Calendar Date:February 20, 2024
Before:Garry, P.J., Egan Jr., Clark, Pritzker and Mackey, JJ.
Schotter Millican, LLP, Brooklyn (Geoffrey Schotter of counsel), for appellant.
Vecchione, Vecchione, Connors & Cano, LLP, Garden City Park (Michael F. Vecchione of counsel), for Consolidated Edison Company of New York and another, respondents.
Clark, J.
Appeal from a decision of the Workers' Compensation Board, filed September 30, 2022, which, among other things, ruled that claimant was not entitled to a schedule loss of use award.

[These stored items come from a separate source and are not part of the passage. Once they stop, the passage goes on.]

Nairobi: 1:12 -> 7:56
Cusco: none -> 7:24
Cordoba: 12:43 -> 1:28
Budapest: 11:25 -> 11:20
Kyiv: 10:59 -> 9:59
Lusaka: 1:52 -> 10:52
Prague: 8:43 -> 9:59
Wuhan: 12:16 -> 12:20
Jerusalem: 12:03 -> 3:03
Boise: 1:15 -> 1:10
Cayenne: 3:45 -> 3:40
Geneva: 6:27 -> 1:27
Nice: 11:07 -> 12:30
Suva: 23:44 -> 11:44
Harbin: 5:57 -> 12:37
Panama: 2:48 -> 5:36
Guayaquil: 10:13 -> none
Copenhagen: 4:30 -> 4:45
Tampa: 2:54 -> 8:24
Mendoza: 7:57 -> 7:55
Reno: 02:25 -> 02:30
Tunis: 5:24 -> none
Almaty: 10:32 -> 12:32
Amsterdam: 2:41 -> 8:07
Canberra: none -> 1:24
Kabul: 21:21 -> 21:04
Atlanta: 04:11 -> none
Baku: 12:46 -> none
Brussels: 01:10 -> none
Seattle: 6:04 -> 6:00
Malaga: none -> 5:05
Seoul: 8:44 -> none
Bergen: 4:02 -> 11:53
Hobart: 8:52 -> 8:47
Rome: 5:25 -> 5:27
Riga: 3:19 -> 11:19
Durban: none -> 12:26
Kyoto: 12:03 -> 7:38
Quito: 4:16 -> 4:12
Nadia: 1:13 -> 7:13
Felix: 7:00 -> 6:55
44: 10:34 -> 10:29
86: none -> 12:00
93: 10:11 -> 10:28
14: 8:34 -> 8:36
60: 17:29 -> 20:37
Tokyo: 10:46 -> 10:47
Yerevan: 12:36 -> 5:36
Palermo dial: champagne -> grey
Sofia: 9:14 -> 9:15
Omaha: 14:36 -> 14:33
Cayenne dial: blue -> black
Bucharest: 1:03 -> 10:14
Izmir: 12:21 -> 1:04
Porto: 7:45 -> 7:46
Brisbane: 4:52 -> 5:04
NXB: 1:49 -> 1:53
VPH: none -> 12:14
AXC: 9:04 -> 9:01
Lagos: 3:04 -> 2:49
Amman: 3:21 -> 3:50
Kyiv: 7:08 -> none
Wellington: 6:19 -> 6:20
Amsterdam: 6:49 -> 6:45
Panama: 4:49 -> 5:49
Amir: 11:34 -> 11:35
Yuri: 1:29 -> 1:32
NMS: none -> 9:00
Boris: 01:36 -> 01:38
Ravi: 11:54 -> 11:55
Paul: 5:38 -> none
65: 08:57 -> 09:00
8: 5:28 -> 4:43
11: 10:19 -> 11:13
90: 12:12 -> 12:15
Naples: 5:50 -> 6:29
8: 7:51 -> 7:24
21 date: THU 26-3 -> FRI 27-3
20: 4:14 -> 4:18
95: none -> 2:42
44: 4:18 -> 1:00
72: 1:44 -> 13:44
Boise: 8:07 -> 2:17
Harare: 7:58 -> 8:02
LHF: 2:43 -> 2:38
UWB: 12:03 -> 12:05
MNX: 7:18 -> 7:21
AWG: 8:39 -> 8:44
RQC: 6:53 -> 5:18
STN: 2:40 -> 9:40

Claimant, a mechanic and welder, has an established claim for injury to his right wrist as a result of a workplace accident involving his use of a chipping gun on November 14, 2019. Claimant was diagnosed with a tear of the triangular fibrocartilage, among other conditions. He returned to work following the accident and, in March 2020, underwent surgery on his right hand and wrist by Mark Puzansky, an orthopedic surgeon. Claimant was thereafter advised by another physician that he had bilateral carpal tunnel syndrome in his wrists. Serge Menkin, an orthopedic surgeon who treated claimant for his 2019 injury, examined claimant on March 18, 2021 and submitted a report diagnosing him with right hand pain and limited range of motion, tendinitis and posttraumatic arthritis. Menkin concluded that claimant had reached maximum medical improvement (hereinafter MMI) for that injury and that he had sustained a permanent impairment for which he should receive a 73⅓% schedule loss of use (hereinafter SLU) award based upon the "severely restricted" range of motion in his right wrist. Menkin opined that claimant's severe range of motion deficits would have left him unable to perform tasks such as "opening containers, handling objects, using a hammer[,] a screwdriver [or] any instrument" and recommended that claimant only perform light duty and limit strenuous labor with his right hand. After Menkin submitted his report on permanency, claimant was tested and treated by other physicians for bilateral carpal tunnel syndrome. Then, in August 2021, claimant filed a separate C-3 claim against the same employer for the occupational disease of carpal tunnel syndrome, which he attributed to the repetitive use of machinery for 20 years as a mechanic.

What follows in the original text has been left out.